Your task:
The records below hold a stretch from the line with "neglected dogs" through the line with "Related Links of Lewis University"; return exactly those lines, ends included, and nothing more.

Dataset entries
============================================================
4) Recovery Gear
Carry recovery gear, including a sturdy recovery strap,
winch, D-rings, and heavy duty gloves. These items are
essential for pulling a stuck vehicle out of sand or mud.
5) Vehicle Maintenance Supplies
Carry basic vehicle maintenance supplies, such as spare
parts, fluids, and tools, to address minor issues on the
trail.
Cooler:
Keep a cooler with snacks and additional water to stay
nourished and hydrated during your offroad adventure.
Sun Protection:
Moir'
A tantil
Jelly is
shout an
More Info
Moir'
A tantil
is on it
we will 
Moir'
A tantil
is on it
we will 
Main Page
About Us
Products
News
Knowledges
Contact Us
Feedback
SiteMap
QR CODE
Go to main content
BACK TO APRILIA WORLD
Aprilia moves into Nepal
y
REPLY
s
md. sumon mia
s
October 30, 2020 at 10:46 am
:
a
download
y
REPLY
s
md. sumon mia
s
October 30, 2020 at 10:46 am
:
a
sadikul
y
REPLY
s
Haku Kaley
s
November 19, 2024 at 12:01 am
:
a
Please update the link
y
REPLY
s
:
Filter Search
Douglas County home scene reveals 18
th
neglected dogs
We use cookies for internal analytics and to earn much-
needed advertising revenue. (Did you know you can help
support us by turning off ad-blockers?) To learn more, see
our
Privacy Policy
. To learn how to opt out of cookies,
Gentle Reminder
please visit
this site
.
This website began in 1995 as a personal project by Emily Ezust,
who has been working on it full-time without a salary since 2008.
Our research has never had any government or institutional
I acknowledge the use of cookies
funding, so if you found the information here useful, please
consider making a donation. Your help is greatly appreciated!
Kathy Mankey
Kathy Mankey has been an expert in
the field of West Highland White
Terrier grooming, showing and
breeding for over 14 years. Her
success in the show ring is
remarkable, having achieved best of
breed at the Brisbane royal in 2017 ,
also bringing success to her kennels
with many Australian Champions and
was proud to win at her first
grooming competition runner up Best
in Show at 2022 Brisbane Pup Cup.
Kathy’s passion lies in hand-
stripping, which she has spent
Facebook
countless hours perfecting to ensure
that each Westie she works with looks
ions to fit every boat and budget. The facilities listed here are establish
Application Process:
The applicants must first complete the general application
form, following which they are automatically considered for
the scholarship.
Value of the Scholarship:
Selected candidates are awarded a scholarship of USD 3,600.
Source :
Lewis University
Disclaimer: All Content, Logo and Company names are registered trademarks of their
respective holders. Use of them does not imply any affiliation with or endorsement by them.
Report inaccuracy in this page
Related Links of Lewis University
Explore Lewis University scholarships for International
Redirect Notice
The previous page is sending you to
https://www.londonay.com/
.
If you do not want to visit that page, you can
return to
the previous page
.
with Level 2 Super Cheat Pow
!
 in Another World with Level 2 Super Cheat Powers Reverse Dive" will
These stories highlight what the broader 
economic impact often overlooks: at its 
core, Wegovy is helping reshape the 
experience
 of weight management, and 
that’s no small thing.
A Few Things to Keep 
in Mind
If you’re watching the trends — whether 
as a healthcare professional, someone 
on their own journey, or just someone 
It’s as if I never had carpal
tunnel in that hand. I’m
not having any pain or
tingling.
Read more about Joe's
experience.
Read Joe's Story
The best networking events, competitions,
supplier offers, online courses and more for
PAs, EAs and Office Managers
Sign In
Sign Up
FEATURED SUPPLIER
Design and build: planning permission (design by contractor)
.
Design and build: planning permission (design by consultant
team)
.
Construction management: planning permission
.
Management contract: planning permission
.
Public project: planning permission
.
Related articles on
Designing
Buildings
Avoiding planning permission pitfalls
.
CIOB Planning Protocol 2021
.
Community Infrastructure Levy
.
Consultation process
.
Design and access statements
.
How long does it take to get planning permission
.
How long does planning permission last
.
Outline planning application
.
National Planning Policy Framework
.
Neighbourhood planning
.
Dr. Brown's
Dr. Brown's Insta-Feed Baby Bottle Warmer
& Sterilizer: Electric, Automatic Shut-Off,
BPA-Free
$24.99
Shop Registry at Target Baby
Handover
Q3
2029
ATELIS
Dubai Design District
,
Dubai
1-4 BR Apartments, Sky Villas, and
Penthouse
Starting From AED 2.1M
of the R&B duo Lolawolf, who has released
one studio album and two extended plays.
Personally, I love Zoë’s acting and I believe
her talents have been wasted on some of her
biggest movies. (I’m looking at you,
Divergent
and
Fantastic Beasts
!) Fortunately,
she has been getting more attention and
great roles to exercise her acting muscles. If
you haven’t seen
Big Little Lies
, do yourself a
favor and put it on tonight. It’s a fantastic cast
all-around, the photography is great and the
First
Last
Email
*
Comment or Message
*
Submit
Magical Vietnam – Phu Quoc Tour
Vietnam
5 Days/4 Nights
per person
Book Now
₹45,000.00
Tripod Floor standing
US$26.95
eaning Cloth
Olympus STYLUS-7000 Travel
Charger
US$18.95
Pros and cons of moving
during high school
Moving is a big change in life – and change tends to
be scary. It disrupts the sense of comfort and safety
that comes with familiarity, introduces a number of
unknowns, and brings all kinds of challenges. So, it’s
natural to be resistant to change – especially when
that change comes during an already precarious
============================================================
Reply:
neglected dogs
We use cookies for internal analytics and to earn much-
needed advertising revenue. (Did you know you can help
support us by turning off ad-blockers?) To learn more, see
our
Privacy Policy
. To learn how to opt out of cookies,
Gentle Reminder
please visit
this site
.
This website began in 1995 as a personal project by Emily Ezust,
who has been working on it full-time without a salary since 2008.
Our research has never had any government or institutional
I acknowledge the use of cookies
funding, so if you found the information here useful, please
consider making a donation. Your help is greatly appreciated!
Kathy Mankey
Kathy Mankey has been an expert in
the field of West Highland White
Terrier grooming, showing and
breeding for over 14 years. Her
success in the show ring is
remarkable, having achieved best of
breed at the Brisbane royal in 2017 ,
also bringing success to her kennels
with many Australian Champions and
was proud to win at her first
grooming competition runner up Best
in Show at 2022 Brisbane Pup Cup.
Kathy’s passion lies in hand-
stripping, which she has spent
Facebook
countless hours perfecting to ensure
that each Westie she works with looks
ions to fit every boat and budget. The facilities listed here are establish
Application Process:
The applicants must first complete the general application
form, following which they are automatically considered for
the scholarship.
Value of the Scholarship:
Selected candidates are awarded a scholarship of USD 3,600.
Source :
Lewis University
Disclaimer: All Content, Logo and Company names are registered trademarks of their
respective holders. Use of them does not imply any affiliation with or endorsement by them.
Report inaccuracy in this page
Related Links of Lewis University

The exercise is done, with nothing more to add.